Because Senate rules empower a determined minority to shut business down, the Senate has always prized collegiality. The ongoing fight over Obamacare reveals what happens when senators “stop being polite and start getting real.”

On Wednesday, Sen. Tom Coburn, R‑Okla., demanded that a 767-page amendment be read aloud on the floor for hours on end. Coburn’s ally, Sen. Jim DeMint, R‑S.C., explained, “if Reid won’t slow down this debate, we will do it for him.”

In yesterday’s Washington Post, E.J. Dionne cursed “the bizarre habits of the Senate,” which show that “we are no longer a normal democracy.” In a “normal democracy,” apparently, you get to ram through a scheme that the public opposes 52 to 38 percent, according to the latest RealClearPolitics polling average.

But GOP stalling tactics are perfectly defensible on small “d” democratic principles. If democracy means anything, it has to mean that the people’s representatives comprehend the laws they pass and expect us to follow. Yet when Coburn asked that each senator certify that he or she has read and understands the bill, Sen. Max Baucus, D‑Mont., objected: “I cannot certify that members of the Senate will understand what they’re reading” (!).

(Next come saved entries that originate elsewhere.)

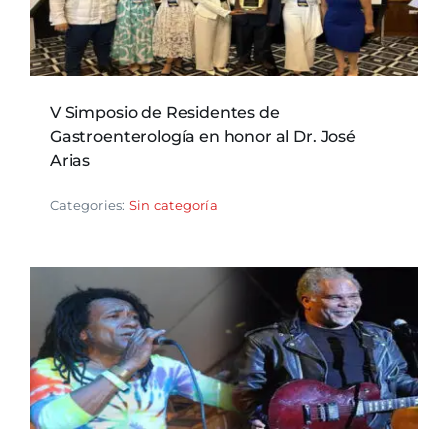
V Simposio de Residentes de
Gastroenterología en honor al Dr. José
Arias
Categories:
Sin categoría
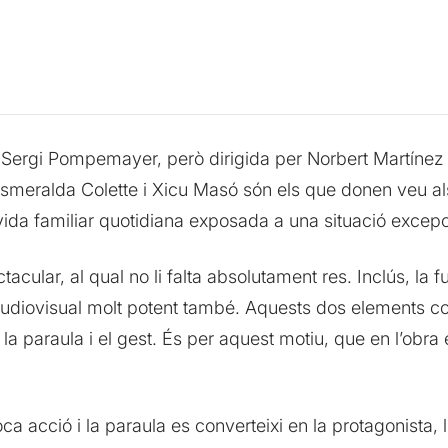
r Sergi Pompemayer, però dirigida per Norbert Martínez i
meralda Colette i Xicu Masó són els que donen veu als
vida familiar quotidiana exposada a una situació excepci
cular, al qual no li falta absolutament res. Inclús, la
udiovisual molt potent també. Aquests dos elements co
la paraula i el gest. És per aquest motiu, que en l’obra
ca acció i la paraula es converteixi en la protagonista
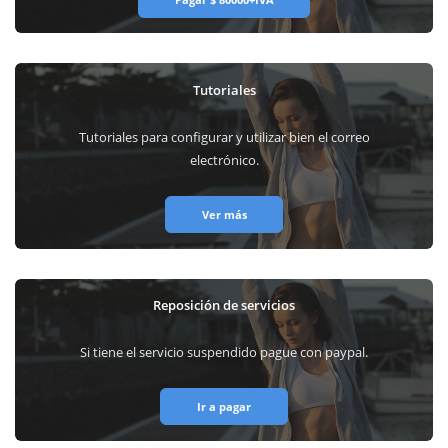
Tutoriales
Tutoriales para configurar y utilizar bien el correo
electrónico.
Ver más
Reposición de servicios
Si tiene el servicio suspendido pague con paypal.
Ir a pagar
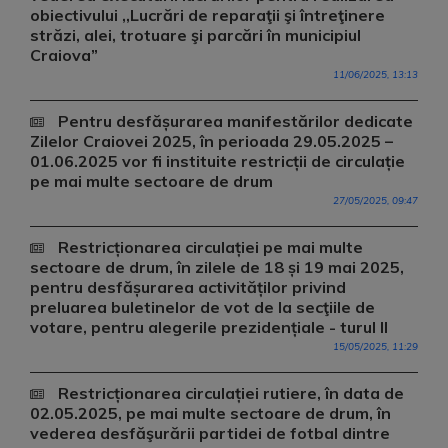
obiectivului ,,Lucrări de reparaţii şi întreţinere
străzi, alei, trotuare şi parcări în municipiul
Craiova”
11/06/2025, 13:13
Pentru desfășurarea manifestărilor dedicate
Zilelor Craiovei 2025, în perioada 29.05.2025 –
01.06.2025 vor fi instituite restricții de circulație
pe mai multe sectoare de drum
27/05/2025, 09:47
Restricționarea circulației pe mai multe
sectoare de drum, în zilele de 18 și 19 mai 2025,
pentru desfășurarea activităților privind
preluarea buletinelor de vot de la secţiile de
votare, pentru alegerile prezidențiale - turul II
15/05/2025, 11:29
Restricționarea circulației rutiere, în data de
02.05.2025, pe mai multe sectoare de drum, în
vederea desfăşurării partidei de fotbal dintre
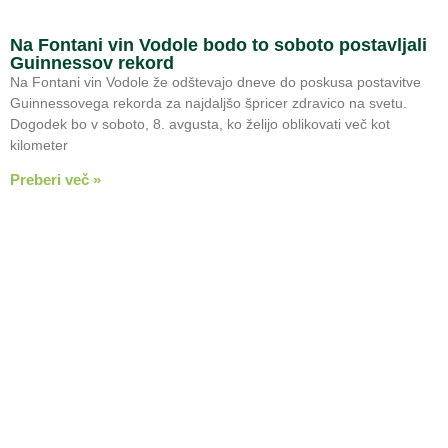
Na Fontani vin Vodole bodo to soboto postavljali
Guinnessov rekord
Na Fontani vin Vodole že odštevajo dneve do poskusa postavitve
Guinnessovega rekorda za najdaljšo špricer zdravico na svetu.
Dogodek bo v soboto, 8. avgusta, ko želijo oblikovati več kot
kilometer
Preberi več »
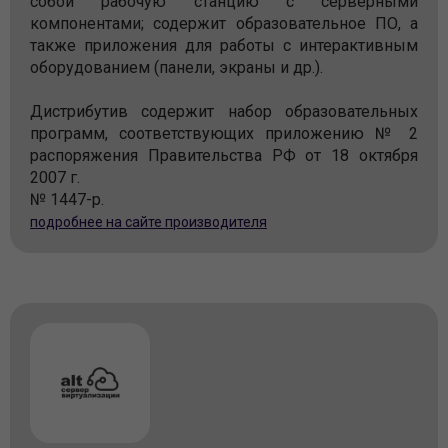
собой рабочую станцию с серверными
компонентами; содержит образовательное ПО, а
также приложения для работы с интерактивным
оборудованием (панели, экраны и др.).
Дистрибутив содержит набор образовательных
программ, соответствующих приложению № 2
распоряжения Правительства РФ от 18 октября
2007 г.
№ 1447-р.
подробнее на сайте производителя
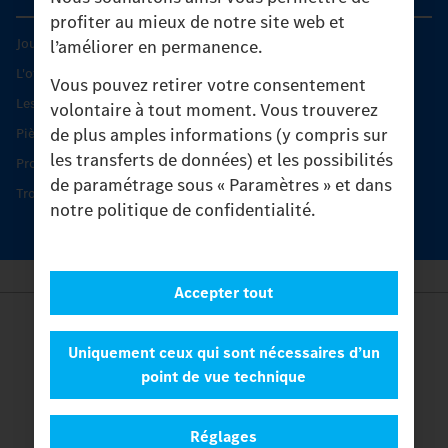
profiter au mieux de notre site web et
Journées diagnostic Technique S.A.V Unimog
l’améliorer en permanence.
L'offre de services Unimog
Vous pouvez retirer votre consentement
Les produits phares
volontaire à tout moment. Vous trouverez
de plus amples informations (y compris sur
Pièces d’origine
les transferts de données) et les possibilités
Protection et maintien de la valeur
de paramétrage sous « Paramètres » et dans
Trouver un partenaire
notre politique de confidentialité.
Accepter tout
Provider
Legal Notice
Uniquement ceux qui sont nécessaires d’un
Contact
point de vue technique
Cookies
Protection des données
Réglages
Paramètres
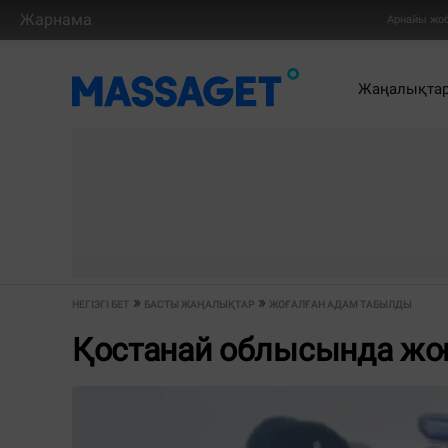
Жарнама
Арнайы жо
Жаңалықта
НЕГІЗГІ БЕТ
БАСТЫ ЖАҢАЛЫҚТАР
ЖОҒАЛҒАН АДАМ ТАБЫЛДЫ
Қостанай облысында жо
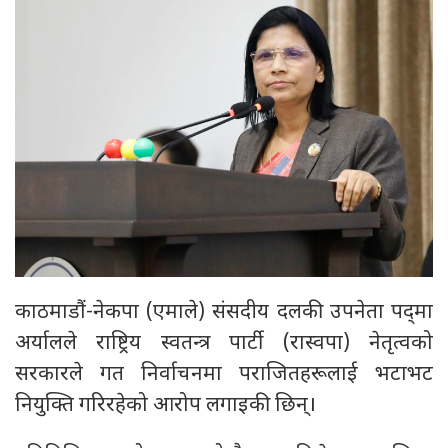
काठमाडौं-नेकपा (एमाले) संसदीय दलकी उपनेता पद्‌मा
अर्यालले राष्ट्रिय स्वतन्त्र पार्टी (रास्वपा) नेतृत्वको
सरकारले गत निर्वाचनमा पराजितहरूलाई भटाभट
नियुक्ति गरिरहेको आरोप लगाइकी छिन्।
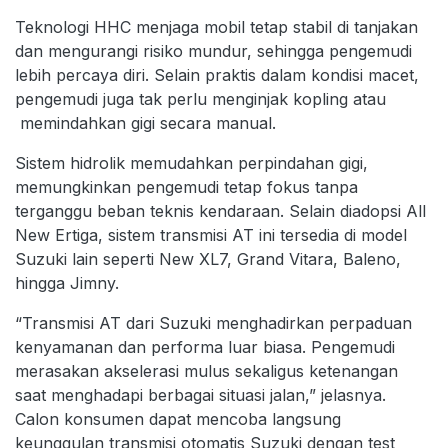
Teknologi HHC menjaga mobil tetap stabil di tanjakan
dan mengurangi risiko mundur, sehingga pengemudi
lebih percaya diri. Selain praktis dalam kondisi macet,
pengemudi juga tak perlu menginjak kopling atau
memindahkan gigi secara manual.
Sistem hidrolik memudahkan perpindahan gigi,
memungkinkan pengemudi tetap fokus tanpa
terganggu beban teknis kendaraan. Selain diadopsi All
New Ertiga, sistem transmisi AT ini tersedia di model
Suzuki lain seperti New XL7, Grand Vitara, Baleno,
hingga Jimny.
“Transmisi AT dari Suzuki menghadirkan perpaduan
kenyamanan dan performa luar biasa. Pengemudi
merasakan akselerasi mulus sekaligus ketenangan
saat menghadapi berbagai situasi jalan,” jelasnya.
Calon konsumen dapat mencoba langsung
keunggulan transmisi otomatis Suzuki dengan test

As it stands, the senators will have less than a week to read a 2,000-plus page monstrosity that, as Sen. Olympia Snowe, R‑Maine., protested, “no one has had the opportunity to fully consider.” Maybe the “world’s greatest deliberative body” ought to try to live up to its name.

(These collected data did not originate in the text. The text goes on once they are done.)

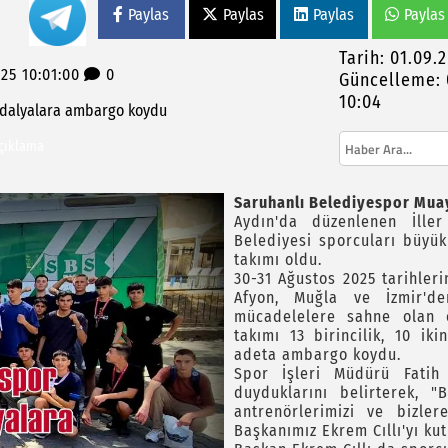
Paylas
Paylas
Paylas
Paylas
Tarih: 01.09.
25 10:01:00
0
Güncelleme: 
 İncelemelerde Bulundu, Develi Mahallesi’nde
10:04
dalyalara
ambargo
koydu
açıklama
attan kopardı
kılarla bizleri yıldıramayacaksınız"
Saruhanlı Belediyespor Mua
Aydın'da düzenlenen İlle
Belediyesi sporcuları büyü
takımı oldu.
30-31 Ağustos 2025 tarihler
Afyon, Muğla ve İzmir'd
mücadelelere sahne olan o
takımı 13 birincilik, 10 i
adeta ambargo koydu.
Spor İşleri Müdürü Fatih
duyduklarını belirterek, 
antrenörlerimizi ve bizle
Başkanımız Ekrem Cıllı'yı ku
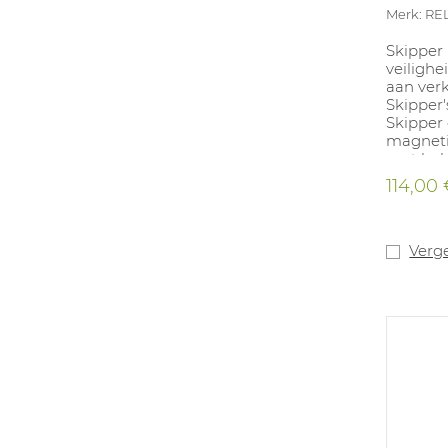
Merk: RE
Skipper
veilighe
aan verk
Skipper'
Skipper
magneti
met beh
Skipper
114,00
accessoi
veilighe
ontvang
robuust
Verge
hoogwaa
textielt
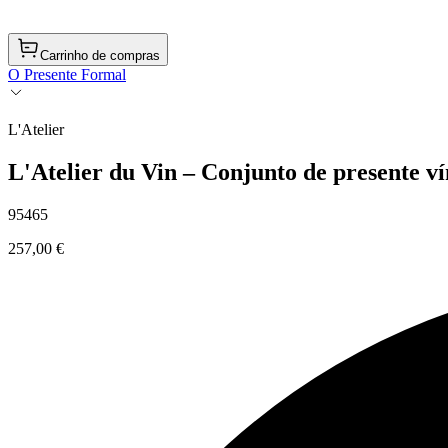
Carrinho de compras
O Presente Formal
L'Atelier
L'Atelier du Vin – Conjunto de presente v
95465
257,00 €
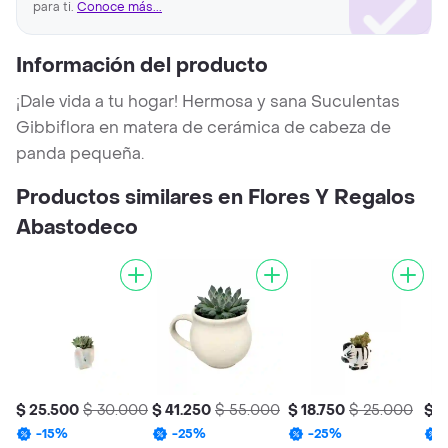
para ti.
Conoce más...
Información del producto
¡Dale vida a tu hogar! Hermosa y sana Suculentas
Gibbiflora en matera de cerámica de cabeza de
panda pequeña.
Productos similares en Flores Y Regalos
Abastodeco
$ 25.500
$ 30.000
$ 41.250
$ 55.000
$ 18.750
$ 25.000
$ 3
-
15
%
-
25
%
-
25
%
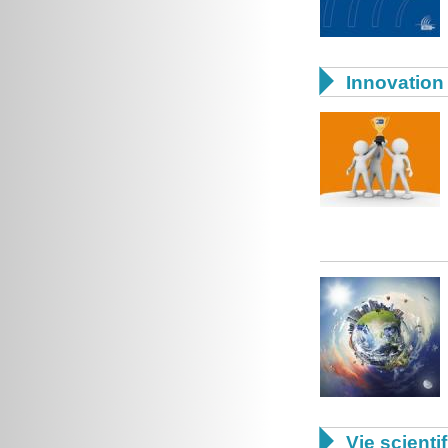

Innovation 

Vie scienti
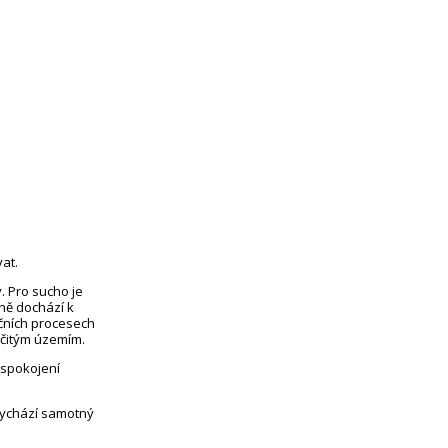
at.
. Pro sucho je
eně dochází k
čních procesech
rčitým územím.
uspokojení
vychází samotný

Indeed, by trying to derail this juggernaut, the Republicans honor small “r” republican principles as well. Our entire constitutional architecture is based on the idea that it should be hard to do big things. As Hamilton put it in Federalist 73, “the injury which may possibly be done by defeating a few good laws, will be amply compensated by the advantage of preventing a number of bad ones.”

Krugman points out that the 60-vote requirement for cloture “appears nowhere in the Constitution.” While he’s got the document out, maybe he can enlighten the Times’ readers as to where Congress finds the power to force all Americans to buy health insurance.

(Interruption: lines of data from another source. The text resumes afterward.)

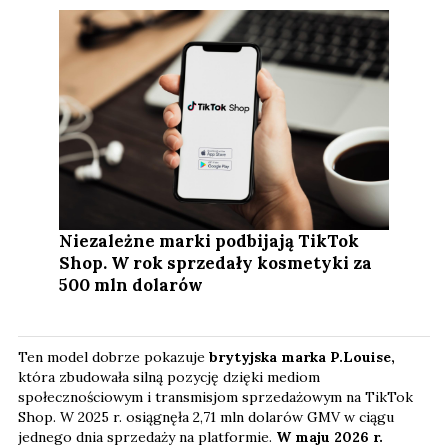
Niezależne marki podbijają TikTok
Shop. W rok sprzedały kosmetyki za
500 mln dolarów
Ten model dobrze pokazuje
brytyjska marka P.Louise,
która zbudowała silną pozycję dzięki mediom
społecznościowym i transmisjom sprzedażowym na TikTok
Shop. W 2025 r. osiągnęła 2,71 mln dolarów GMV w ciągu
jednego dnia sprzedaży na platformie.
W maju 2026 r.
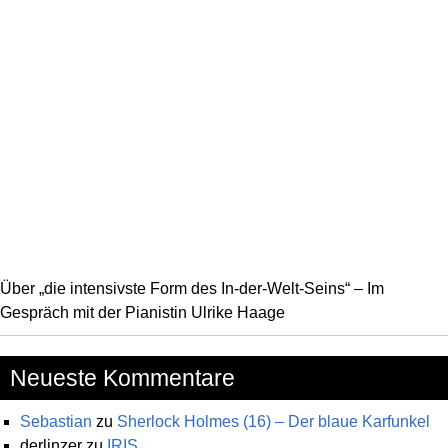
Über „die intensivste Form des In-der-Welt-Seins“ – Im
Gespräch mit der Pianistin Ulrike Haage
Neueste Kommentare
Sebastian
zu
Sherlock Holmes (16) – Der blaue Karfunkel
derlinzer
zu
IRIS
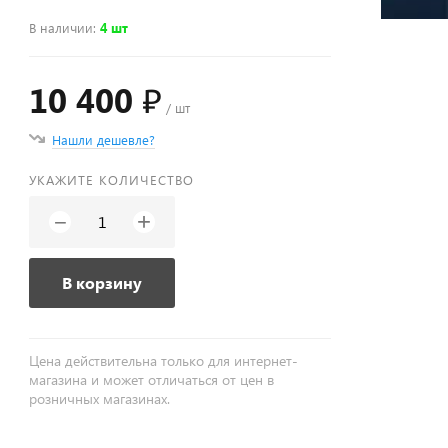
В наличии
:
4 шт
10 400 ₽
/ шт
Нашли дешевле?
УКАЖИТЕ КОЛИЧЕСТВО
+
−
В корзину
Цена действительна только для интернет-
магазина и может отличаться от цен в
розничных магазинах.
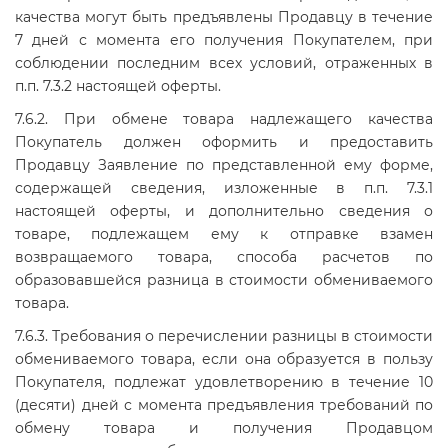
качества могут быть предъявлены Продавцу в течение
7 дней с момента его получения Покупателем, при
соблюдении последним всех условий, отраженных в
п.п. 7.3.2 настоящей оферты.
7.6.2. При обмене товара надлежащего качества
Покупатель должен оформить и предоставить
Продавцу Заявление по представленной ему форме,
содержащей сведения, изложенные в п.п. 7.3.1
настоящей оферты, и дополнительно сведения о
товаре, подлежащем ему к отправке взамен
возвращаемого товара, способа расчетов по
образовавшейся разница в стоимости обмениваемого
товара.
7.6.3. Требования о перечислении разницы в стоимости
обмениваемого товара, если она образуется в пользу
Покупателя, подлежат удовлетворению в течение 10
(десяти) дней с момента предъявления требований по
обмену товара и получения Продавцом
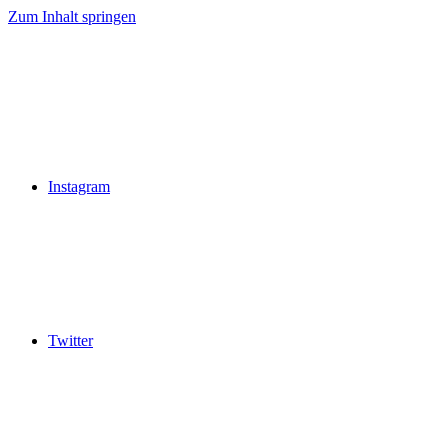
Zum Inhalt springen
Instagram
Twitter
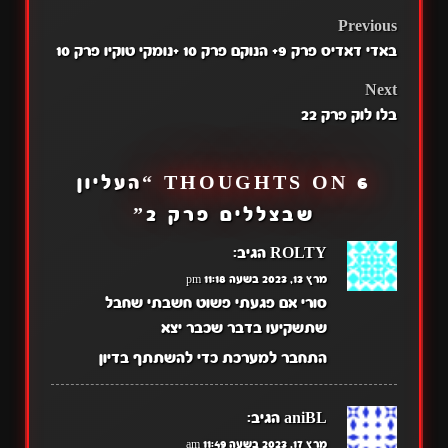
POST
Previous
באדי דאדיס פרק 9+ הנוקם פרק 10 +נומקי טוקיו פרק 10
NAVIGATION
Next
בלו לוק פרק 22
6 THOUGHTS ON “
העליון
שבצללים פרק 2
”
ROLTY
הגיב:
מרץ 13, 2023 בשעה 11:18 pm
סורי אם פגעתי פשוט חשבתי שחבל
שתשקיעו בדבר שכבר יצא
התחבר למערכת כדי להשתתף בדיון
aniBL
הגיב:
מרץ 17, 2023 בשעה 11:49 am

Having overthrown the constitutional doctrine of enumerated and limited powers, liberals now want to remove a Senate rule that serves as an imperfect, but necessary substitute — a jersey barrier to unconstitutional federal expansion. Thankfully, Senate rules still give a determined minority the tools to help them stand athwart the federal juggernaut, yelling “stop!”

The Center for American Progress’ Matt Yglesias argues that “welfare state entrenchment” is a key reason liberals should abolish the filibuster. They should make it easier to pass universal entitlement programs, because “nobody dismantles public commitment to these goals once they’re achieved.”

It’s that dynamic that has us careening toward fiscal apocalypse. Attempts to grease that slide ought to be met with the fierce urgency of “never.”